:: TASK DIRECTIONS ::
Nothing but the records, transcribed exactly, should appear in the answer; leave the pictures out.

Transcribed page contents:

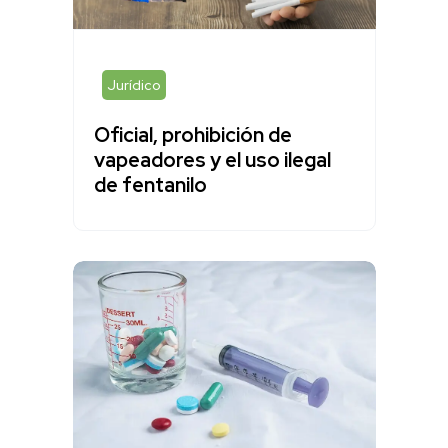
Jurídico
Oficial, prohibición de
vapeadores y el uso ilegal
de fentanilo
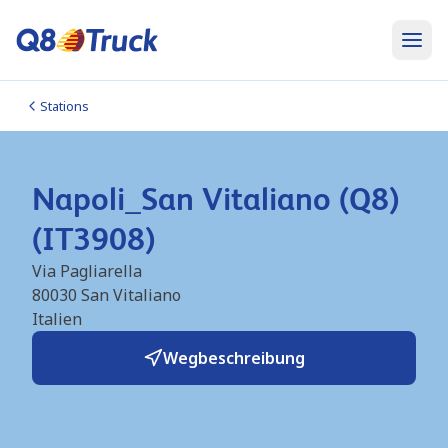
Stations
Napoli_San Vitaliano (Q8)
(IT3908)
Via Pagliarella
80030
San Vitaliano
Italien
Wegbeschreibung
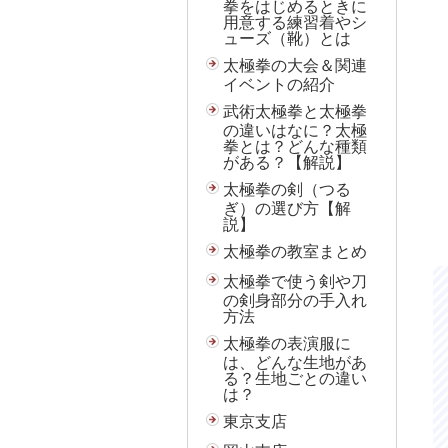
拳をはじめるときに
用意する練習着やシ
ューズ（靴）とは
太極拳の大会＆関連
イベントの紹介
武術太極拳と太極拳
の違いはなに？太極
拳とは？どんな種類
がある？【解説】
太極拳の剣（つる
ぎ）の選び方【解
説】
太極拳の教室まとめ
太極拳で使う剣や刀
の剣身部分の手入れ
方法
太極拳の表演服に
は、どんな生地があ
る？生地ごとの違い
は？
東京支店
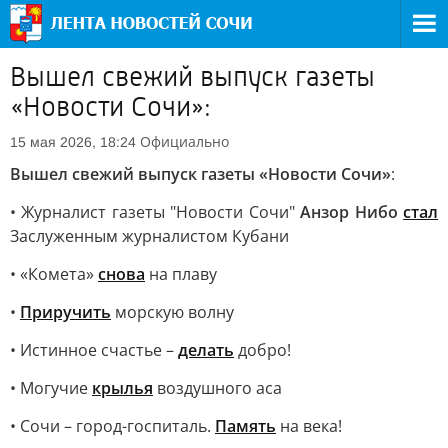
Вышел свежий выпуск газеты
«Новости Сочи»:
Официально
15 мая 2026, 18:24
Вышел свежий выпуск газеты «Новости Сочи»
:
• Журналист газеты "Новости Сочи"
Анзор Нибо
стал
Заслуженным журналистом Кубани
• «Комета»
снова
на плаву
•
Приручить
морскую волну
• Истинное счастье –
делать
добро!
• Могучие
крылья
воздушного аса
• Сочи – город-госпиталь.
Память
на века!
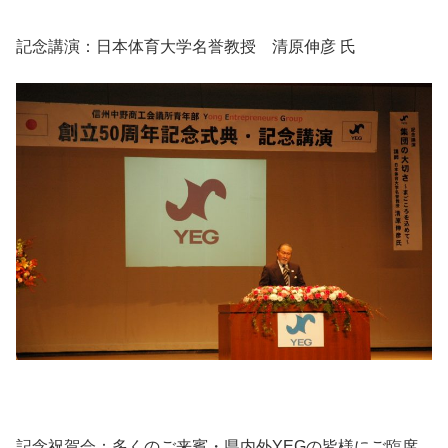
記念講演：日本体育大学名誉教授 清原伸彦 氏
記念祝賀会：多くのご来賓・県内外YEGの皆様にご臨席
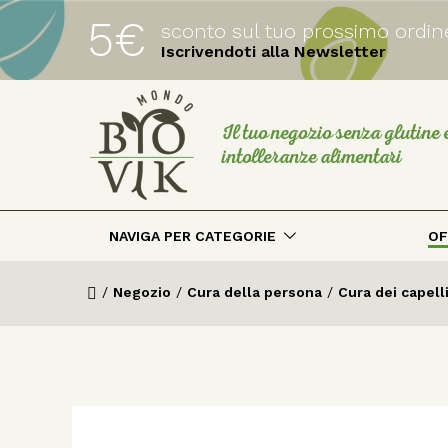
5€
sconto sul tuo prossimo ordin
Iscrivendoti alla Newsletter
Il tuo negozio senza glutine 
intolleranze alimentari
NAVIGA PER CATEGORIE
OF
/
Negozio
/
Cura della persona
/
Cura dei capell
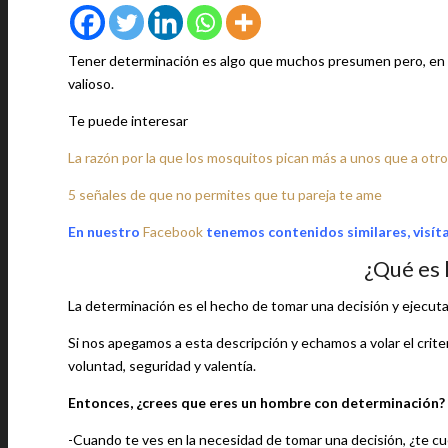
Tener determinación es algo que muchos presumen pero, en r
valioso.
Te puede interesar
La razón por la que los mosquitos pican más a unos que a otr
5 señales de que no permites que tu pareja te ame
En nuestro
Facebook
tenemos contenidos similares, visít
¿Qué es 
La determinación es el hecho de tomar una decisión y ejecuta
Si nos apegamos a esta descripción y echamos a volar el crite
voluntad, seguridad y valentía.
Entonces, ¿crees que eres un hombre con determinación?
-Cuando te ves en la necesidad de tomar una decisión, ¿te cu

:: EXERCISE SOLUTION ::
Jurídico
Oficial, prohibición de
vapeadores y el uso ilegal
de fentanilo
Stations
Napoli_San Vitaliano (Q8)
(IT3908)
Via Pagliarella
80030
San Vitaliano
Italien
Wegbeschreibung
拳をはじめるときに
用意する練習着やシ
ューズ（靴）とは
太極拳の大会＆関連
イベントの紹介
武術太極拳と太極拳
の違いはなに？太極
拳とは？どんな種類
がある？【解説】
太極拳の剣（つる
ぎ）の選び方【解
説】
太極拳の教室まとめ
太極拳で使う剣や刀
の剣身部分の手入れ
方法
太極拳の表演服に
は、どんな生地があ
る？生地ごとの違い
は？
東京支店
Вышел свежий выпуск газеты
«Новости Сочи»:
Официально
15 мая 2026, 18:24
Вышел свежий выпуск газеты «Новости Сочи»
:
• Журналист газеты "Новости Сочи"
Анзор Нибо
стал
Заслуженным журналистом Кубани
• «Комета»
снова
на плаву
•
Приручить
морскую волну
• Истинное счастье –
делать
добро!
• Могучие
крылья
воздушного аса
• Сочи – город-госпиталь.
Память
на века!
記念講演：日本体育大学名誉教授 清原伸彦 氏
記念祝賀会：多くのご来賓・県内外YEGの皆様にご臨席
5€
sconto sul tuo prossimo ordin
Iscrivendoti alla Newsletter
Il tuo negozio senza glutine 
intolleranze alimentari
NAVIGA PER CATEGORIE
OF
/
Negozio
/
Cura della persona
/
Cura dei capell
Tener determinación es algo que muchos presumen pero, en r
valioso.
Te puede interesar
La razón por la que los mosquitos pican más a unos que a otr
5 señales de que no permites que tu pareja te ame
En nuestro
Facebook
tenemos contenidos similares, visít
¿Qué es 
La determinación es el hecho de tomar una decisión y ejecuta
Si nos apegamos a esta descripción y echamos a volar el crite
voluntad, seguridad y valentía.
Entonces, ¿crees que eres un hombre con determinación?
-Cuando te ves en la necesidad de tomar una decisión, ¿te cu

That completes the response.